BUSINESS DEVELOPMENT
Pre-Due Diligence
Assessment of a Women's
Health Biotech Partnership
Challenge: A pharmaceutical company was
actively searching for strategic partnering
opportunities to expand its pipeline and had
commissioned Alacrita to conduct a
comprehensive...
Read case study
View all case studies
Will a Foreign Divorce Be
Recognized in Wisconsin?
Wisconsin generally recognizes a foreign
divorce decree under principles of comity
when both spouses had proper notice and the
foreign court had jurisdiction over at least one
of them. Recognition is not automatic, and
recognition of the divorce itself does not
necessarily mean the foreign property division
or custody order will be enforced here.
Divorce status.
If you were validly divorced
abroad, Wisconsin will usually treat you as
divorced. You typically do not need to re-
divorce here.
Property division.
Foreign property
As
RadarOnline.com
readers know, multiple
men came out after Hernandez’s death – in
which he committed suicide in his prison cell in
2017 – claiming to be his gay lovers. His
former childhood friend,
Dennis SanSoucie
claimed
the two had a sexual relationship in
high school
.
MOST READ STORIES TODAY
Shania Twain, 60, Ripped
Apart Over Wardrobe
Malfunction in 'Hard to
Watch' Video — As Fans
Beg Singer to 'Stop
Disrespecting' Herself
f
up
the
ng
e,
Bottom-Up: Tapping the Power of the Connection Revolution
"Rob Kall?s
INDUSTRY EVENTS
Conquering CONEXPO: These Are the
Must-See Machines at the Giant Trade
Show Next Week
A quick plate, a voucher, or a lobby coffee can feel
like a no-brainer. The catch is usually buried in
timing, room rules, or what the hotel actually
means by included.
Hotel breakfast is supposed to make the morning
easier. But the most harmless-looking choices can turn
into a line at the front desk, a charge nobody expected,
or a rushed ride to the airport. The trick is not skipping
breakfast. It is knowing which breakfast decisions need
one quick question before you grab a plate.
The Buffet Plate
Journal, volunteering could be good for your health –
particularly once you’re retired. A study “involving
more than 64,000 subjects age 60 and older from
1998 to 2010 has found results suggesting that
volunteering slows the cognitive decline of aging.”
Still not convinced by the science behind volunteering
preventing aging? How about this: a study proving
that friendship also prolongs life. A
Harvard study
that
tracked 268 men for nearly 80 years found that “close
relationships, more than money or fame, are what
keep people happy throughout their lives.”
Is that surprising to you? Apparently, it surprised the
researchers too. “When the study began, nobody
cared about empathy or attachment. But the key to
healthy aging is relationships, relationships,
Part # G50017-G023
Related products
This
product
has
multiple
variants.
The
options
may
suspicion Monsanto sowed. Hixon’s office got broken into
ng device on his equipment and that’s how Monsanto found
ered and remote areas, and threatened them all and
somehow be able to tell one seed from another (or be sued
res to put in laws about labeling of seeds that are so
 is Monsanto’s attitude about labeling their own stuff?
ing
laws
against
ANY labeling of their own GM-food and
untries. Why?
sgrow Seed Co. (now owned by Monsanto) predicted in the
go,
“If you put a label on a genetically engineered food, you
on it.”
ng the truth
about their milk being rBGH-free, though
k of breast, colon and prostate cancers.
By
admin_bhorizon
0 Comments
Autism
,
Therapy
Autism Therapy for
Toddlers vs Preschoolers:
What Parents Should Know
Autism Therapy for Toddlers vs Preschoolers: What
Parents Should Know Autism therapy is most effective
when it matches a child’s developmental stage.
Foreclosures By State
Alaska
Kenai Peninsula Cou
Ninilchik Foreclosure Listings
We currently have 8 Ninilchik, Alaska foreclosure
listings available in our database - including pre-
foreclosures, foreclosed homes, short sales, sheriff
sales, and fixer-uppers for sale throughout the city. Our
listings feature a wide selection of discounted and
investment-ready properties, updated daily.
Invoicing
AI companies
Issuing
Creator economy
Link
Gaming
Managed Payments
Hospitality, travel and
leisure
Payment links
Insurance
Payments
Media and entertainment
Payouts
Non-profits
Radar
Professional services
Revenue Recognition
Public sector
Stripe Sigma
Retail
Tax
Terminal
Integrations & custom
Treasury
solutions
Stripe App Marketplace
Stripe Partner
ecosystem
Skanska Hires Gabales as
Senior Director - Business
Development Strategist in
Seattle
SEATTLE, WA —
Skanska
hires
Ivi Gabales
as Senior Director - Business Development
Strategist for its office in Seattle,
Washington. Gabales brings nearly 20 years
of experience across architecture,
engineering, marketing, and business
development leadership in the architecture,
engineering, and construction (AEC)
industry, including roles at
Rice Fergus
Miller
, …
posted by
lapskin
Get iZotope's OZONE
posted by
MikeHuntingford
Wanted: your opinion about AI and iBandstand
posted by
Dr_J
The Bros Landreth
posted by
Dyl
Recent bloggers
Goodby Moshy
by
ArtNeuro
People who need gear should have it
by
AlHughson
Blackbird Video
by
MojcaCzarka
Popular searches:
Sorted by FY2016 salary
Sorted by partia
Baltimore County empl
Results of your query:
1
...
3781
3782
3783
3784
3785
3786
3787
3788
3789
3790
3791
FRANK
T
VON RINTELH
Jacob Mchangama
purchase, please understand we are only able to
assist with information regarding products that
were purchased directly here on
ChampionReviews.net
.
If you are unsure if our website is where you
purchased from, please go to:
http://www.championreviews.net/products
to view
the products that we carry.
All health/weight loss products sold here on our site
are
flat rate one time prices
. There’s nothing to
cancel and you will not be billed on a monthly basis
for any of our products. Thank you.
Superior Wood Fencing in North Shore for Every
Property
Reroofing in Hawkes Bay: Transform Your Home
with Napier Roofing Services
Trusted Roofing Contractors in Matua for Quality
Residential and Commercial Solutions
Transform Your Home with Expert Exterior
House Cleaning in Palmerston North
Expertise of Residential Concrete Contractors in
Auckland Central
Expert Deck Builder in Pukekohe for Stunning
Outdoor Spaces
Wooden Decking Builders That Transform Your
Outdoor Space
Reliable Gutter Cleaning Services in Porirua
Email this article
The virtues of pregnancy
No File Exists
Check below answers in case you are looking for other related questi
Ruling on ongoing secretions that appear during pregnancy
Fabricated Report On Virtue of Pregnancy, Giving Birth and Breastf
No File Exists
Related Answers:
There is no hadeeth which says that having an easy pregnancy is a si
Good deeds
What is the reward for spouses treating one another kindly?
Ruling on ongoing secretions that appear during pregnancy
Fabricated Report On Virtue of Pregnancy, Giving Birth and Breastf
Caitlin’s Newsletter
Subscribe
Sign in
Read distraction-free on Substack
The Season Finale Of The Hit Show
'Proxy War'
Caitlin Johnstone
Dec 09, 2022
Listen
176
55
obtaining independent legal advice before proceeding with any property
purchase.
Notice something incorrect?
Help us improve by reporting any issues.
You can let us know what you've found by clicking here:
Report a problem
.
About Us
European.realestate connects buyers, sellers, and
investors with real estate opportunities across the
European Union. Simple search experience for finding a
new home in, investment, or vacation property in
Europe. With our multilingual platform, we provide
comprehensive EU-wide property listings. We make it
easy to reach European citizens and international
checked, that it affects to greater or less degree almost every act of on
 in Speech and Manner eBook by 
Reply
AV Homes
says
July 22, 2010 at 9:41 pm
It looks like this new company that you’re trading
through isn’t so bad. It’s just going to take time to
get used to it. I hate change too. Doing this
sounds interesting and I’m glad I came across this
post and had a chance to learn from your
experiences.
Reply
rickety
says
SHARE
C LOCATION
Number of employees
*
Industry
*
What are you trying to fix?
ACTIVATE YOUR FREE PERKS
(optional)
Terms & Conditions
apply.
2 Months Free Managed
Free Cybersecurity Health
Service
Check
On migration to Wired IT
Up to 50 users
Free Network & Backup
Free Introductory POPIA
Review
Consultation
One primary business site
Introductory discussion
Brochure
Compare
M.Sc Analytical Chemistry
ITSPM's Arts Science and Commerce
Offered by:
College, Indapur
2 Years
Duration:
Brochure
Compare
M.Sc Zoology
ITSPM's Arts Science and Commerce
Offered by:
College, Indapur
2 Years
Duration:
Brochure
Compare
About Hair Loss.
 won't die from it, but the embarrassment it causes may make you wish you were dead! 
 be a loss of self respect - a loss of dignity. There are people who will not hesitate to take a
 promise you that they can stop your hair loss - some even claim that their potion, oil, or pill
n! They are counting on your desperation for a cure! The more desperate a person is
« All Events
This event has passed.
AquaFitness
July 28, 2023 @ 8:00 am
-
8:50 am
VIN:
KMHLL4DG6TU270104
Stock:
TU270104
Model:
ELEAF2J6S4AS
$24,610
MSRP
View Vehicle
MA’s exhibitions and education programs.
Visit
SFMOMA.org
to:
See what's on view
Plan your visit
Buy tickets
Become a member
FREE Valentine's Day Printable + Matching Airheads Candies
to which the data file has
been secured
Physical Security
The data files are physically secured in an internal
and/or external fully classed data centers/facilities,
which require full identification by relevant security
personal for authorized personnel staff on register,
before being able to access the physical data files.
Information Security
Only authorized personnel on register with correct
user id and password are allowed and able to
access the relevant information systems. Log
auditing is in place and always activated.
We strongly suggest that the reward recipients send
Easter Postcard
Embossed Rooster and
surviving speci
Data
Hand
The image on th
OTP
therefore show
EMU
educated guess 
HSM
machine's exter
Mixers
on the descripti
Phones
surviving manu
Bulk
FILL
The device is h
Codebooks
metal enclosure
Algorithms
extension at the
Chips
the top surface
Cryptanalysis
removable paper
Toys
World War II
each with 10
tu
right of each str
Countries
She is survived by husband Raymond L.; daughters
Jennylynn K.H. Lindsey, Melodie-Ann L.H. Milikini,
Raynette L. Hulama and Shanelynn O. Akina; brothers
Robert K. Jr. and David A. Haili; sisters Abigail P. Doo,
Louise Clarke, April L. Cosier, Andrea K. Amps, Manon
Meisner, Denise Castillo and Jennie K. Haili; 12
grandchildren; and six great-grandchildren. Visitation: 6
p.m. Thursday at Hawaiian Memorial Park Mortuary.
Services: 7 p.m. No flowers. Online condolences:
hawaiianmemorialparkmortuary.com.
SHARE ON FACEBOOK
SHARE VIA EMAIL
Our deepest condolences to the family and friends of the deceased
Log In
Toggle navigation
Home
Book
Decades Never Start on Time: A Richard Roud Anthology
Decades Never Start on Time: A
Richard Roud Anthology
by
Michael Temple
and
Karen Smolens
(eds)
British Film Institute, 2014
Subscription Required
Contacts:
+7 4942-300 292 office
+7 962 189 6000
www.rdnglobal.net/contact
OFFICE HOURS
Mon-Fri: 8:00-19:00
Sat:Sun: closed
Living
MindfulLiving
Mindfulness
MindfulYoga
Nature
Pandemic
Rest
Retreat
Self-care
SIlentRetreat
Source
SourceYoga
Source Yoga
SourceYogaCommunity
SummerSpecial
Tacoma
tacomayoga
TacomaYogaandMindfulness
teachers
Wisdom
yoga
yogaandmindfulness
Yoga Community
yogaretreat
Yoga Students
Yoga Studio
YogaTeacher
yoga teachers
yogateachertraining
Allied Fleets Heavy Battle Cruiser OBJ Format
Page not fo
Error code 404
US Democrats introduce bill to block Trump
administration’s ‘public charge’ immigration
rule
....
> [TRY IT]: All that is needed is the opening run of the data, given again exactly: please include every line from the first through the line with "breakfast. It is", both ends kept.

> [PROBLEM SOLUTION]:
BUSINESS DEVELOPMENT
Pre-Due Diligence
Assessment of a Women's
Health Biotech Partnership
Challenge: A pharmaceutical company was
actively searching for strategic partnering
opportunities to expand its pipeline and had
commissioned Alacrita to conduct a
comprehensive...
Read case study
View all case studies
Will a Foreign Divorce Be
Recognized in Wisconsin?
Wisconsin generally recognizes a foreign
divorce decree under principles of comity
when both spouses had proper notice and the
foreign court had jurisdiction over at least one
of them. Recognition is not automatic, and
recognition of the divorce itself does not
necessarily mean the foreign property division
or custody order will be enforced here.
Divorce status.
If you were validly divorced
abroad, Wisconsin will usually treat you as
divorced. You typically do not need to re-
divorce here.
Property division.
Foreign property
As
RadarOnline.com
readers know, multiple
men came out after Hernandez’s death – in
which he committed suicide in his prison cell in
2017 – claiming to be his gay lovers. His
former childhood friend,
Dennis SanSoucie
claimed
the two had a sexual relationship in
high school
.
MOST READ STORIES TODAY
Shania Twain, 60, Ripped
Apart Over Wardrobe
Malfunction in 'Hard to
Watch' Video — As Fans
Beg Singer to 'Stop
Disrespecting' Herself
f
up
the
ng
e,
Bottom-Up: Tapping the Power of the Connection Revolution
"Rob Kall?s
INDUSTRY EVENTS
Conquering CONEXPO: These Are the
Must-See Machines at the Giant Trade
Show Next Week
A quick plate, a voucher, or a lobby coffee can feel
like a no-brainer. The catch is usually buried in
timing, room rules, or what the hotel actually
means by included.
Hotel breakfast is supposed to make the morning
easier. But the most harmless-looking choices can turn
into a line at the front desk, a charge nobody expected,
or a rushed ride to the airport. The trick is not skipping
breakfast. It is knowing which breakfast decisions need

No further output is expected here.